* [TASK OBJECTIVE]
Please repeat the records exactly. The pictures are to be left out.

MATERIAL SHOWN Block Start

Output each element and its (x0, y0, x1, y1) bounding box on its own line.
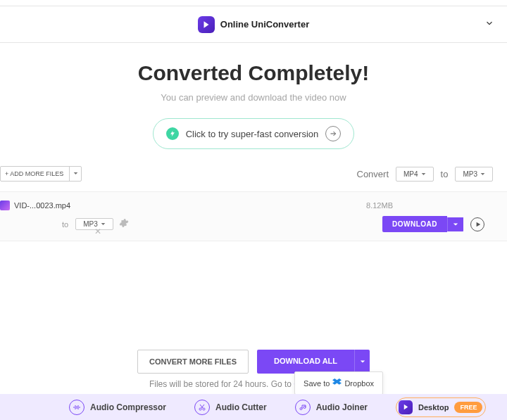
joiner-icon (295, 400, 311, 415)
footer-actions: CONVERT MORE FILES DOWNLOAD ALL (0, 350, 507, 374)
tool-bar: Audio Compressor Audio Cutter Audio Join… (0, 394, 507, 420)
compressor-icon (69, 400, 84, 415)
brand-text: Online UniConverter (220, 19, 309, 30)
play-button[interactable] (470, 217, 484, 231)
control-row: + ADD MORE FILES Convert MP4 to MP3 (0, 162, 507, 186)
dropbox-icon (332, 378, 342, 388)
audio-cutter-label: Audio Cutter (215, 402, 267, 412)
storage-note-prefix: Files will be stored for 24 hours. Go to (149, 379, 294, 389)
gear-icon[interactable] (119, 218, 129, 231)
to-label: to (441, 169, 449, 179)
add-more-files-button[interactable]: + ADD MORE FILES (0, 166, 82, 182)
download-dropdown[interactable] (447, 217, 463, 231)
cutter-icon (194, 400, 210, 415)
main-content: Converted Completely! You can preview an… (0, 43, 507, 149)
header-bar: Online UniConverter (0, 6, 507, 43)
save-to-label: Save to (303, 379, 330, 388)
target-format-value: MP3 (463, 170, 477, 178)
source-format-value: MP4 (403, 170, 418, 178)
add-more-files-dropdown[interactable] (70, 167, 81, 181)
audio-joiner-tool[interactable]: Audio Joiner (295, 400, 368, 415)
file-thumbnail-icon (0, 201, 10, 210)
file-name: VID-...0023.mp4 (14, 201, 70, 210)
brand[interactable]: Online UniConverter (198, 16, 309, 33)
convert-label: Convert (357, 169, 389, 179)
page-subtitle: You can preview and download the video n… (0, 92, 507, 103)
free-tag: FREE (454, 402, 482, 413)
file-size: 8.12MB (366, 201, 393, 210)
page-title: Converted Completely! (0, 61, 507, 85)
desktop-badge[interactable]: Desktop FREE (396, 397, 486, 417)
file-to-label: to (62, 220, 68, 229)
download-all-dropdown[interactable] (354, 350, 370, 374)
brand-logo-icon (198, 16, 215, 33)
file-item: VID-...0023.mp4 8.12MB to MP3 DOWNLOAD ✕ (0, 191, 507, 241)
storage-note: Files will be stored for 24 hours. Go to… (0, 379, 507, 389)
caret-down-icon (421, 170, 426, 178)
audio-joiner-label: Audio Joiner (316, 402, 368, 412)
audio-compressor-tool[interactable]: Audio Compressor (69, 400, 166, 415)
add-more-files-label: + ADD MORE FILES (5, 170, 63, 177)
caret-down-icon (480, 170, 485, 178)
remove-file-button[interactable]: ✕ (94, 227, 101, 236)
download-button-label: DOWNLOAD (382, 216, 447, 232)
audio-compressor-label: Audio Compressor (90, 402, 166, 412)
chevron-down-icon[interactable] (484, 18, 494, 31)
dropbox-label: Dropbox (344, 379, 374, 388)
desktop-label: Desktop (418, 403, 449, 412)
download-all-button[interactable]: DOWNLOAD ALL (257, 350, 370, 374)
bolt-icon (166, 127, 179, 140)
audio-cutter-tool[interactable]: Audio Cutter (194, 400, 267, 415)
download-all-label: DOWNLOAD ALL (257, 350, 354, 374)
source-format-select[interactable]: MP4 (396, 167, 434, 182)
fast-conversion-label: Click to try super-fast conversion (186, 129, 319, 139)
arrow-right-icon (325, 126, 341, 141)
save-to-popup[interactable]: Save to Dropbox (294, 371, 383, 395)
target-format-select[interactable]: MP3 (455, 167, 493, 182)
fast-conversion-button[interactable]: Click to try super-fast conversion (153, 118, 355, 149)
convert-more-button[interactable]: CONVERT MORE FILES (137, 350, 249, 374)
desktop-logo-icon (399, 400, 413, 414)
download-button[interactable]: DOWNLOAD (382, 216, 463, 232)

MATERIAL SHOWN Block End

* [ANSWER TO THIS TASK]
Output each element and its (x0, y0, x1, y1) bounding box on its own line.
joiner-icon (295, 400, 311, 415)
footer-actions: CONVERT MORE FILES DOWNLOAD ALL (0, 350, 507, 374)
tool-bar: Audio Compressor Audio Cutter Audio Join… (0, 394, 507, 420)
compressor-icon (69, 400, 84, 415)
brand-text: Online UniConverter (220, 19, 309, 30)
play-button[interactable] (470, 217, 484, 231)
control-row: + ADD MORE FILES Convert MP4 to MP3 (0, 162, 507, 186)
dropbox-icon (332, 378, 342, 388)
audio-cutter-label: Audio Cutter (215, 402, 267, 412)
storage-note-prefix: Files will be stored for 24 hours. Go to (149, 379, 294, 389)
gear-icon[interactable] (119, 218, 129, 231)
to-label: to (441, 169, 449, 179)
add-more-files-button[interactable]: + ADD MORE FILES (0, 166, 82, 182)
download-dropdown[interactable] (447, 217, 463, 231)
cutter-icon (194, 400, 210, 415)
main-content: Converted Completely! You can preview an… (0, 43, 507, 149)
header-bar: Online UniConverter (0, 6, 507, 43)
save-to-label: Save to (303, 379, 330, 388)
target-format-value: MP3 (463, 170, 477, 178)
source-format-value: MP4 (403, 170, 418, 178)
add-more-files-dropdown[interactable] (70, 167, 81, 181)
audio-joiner-tool[interactable]: Audio Joiner (295, 400, 368, 415)
file-thumbnail-icon (0, 201, 10, 210)
file-name: VID-...0023.mp4 (14, 201, 70, 210)
brand[interactable]: Online UniConverter (198, 16, 309, 33)
convert-label: Convert (357, 169, 389, 179)
page-subtitle: You can preview and download the video n… (0, 92, 507, 103)
free-tag: FREE (454, 402, 482, 413)
file-size: 8.12MB (366, 201, 393, 210)
page-title: Converted Completely! (0, 61, 507, 85)
desktop-badge[interactable]: Desktop FREE (396, 397, 486, 417)
file-to-label: to (62, 220, 68, 229)
download-all-dropdown[interactable] (354, 350, 370, 374)
brand-logo-icon (198, 16, 215, 33)
file-item: VID-...0023.mp4 8.12MB to MP3 DOWNLOAD ✕ (0, 191, 507, 241)
storage-note: Files will be stored for 24 hours. Go to… (0, 379, 507, 389)
caret-down-icon (421, 170, 426, 178)
audio-joiner-label: Audio Joiner (316, 402, 368, 412)
audio-compressor-tool[interactable]: Audio Compressor (69, 400, 166, 415)
add-more-files-label: + ADD MORE FILES (5, 170, 63, 177)
caret-down-icon (480, 170, 485, 178)
remove-file-button[interactable]: ✕ (94, 227, 101, 236)
download-button-label: DOWNLOAD (382, 216, 447, 232)
audio-compressor-label: Audio Compressor (90, 402, 166, 412)
chevron-down-icon[interactable] (484, 18, 494, 31)
dropbox-label: Dropbox (344, 379, 374, 388)
desktop-label: Desktop (418, 403, 449, 412)
download-all-button[interactable]: DOWNLOAD ALL (257, 350, 370, 374)
bolt-icon (166, 127, 179, 140)
audio-cutter-tool[interactable]: Audio Cutter (194, 400, 267, 415)
download-all-label: DOWNLOAD ALL (257, 350, 354, 374)
source-format-select[interactable]: MP4 (396, 167, 434, 182)
fast-conversion-label: Click to try super-fast conversion (186, 129, 319, 139)
arrow-right-icon (325, 126, 341, 141)
save-to-popup[interactable]: Save to Dropbox (294, 371, 383, 395)
target-format-select[interactable]: MP3 (455, 167, 493, 182)
fast-conversion-button[interactable]: Click to try super-fast conversion (153, 118, 355, 149)
convert-more-button[interactable]: CONVERT MORE FILES (137, 350, 249, 374)
desktop-logo-icon (399, 400, 413, 414)
download-button[interactable]: DOWNLOAD (382, 216, 463, 232)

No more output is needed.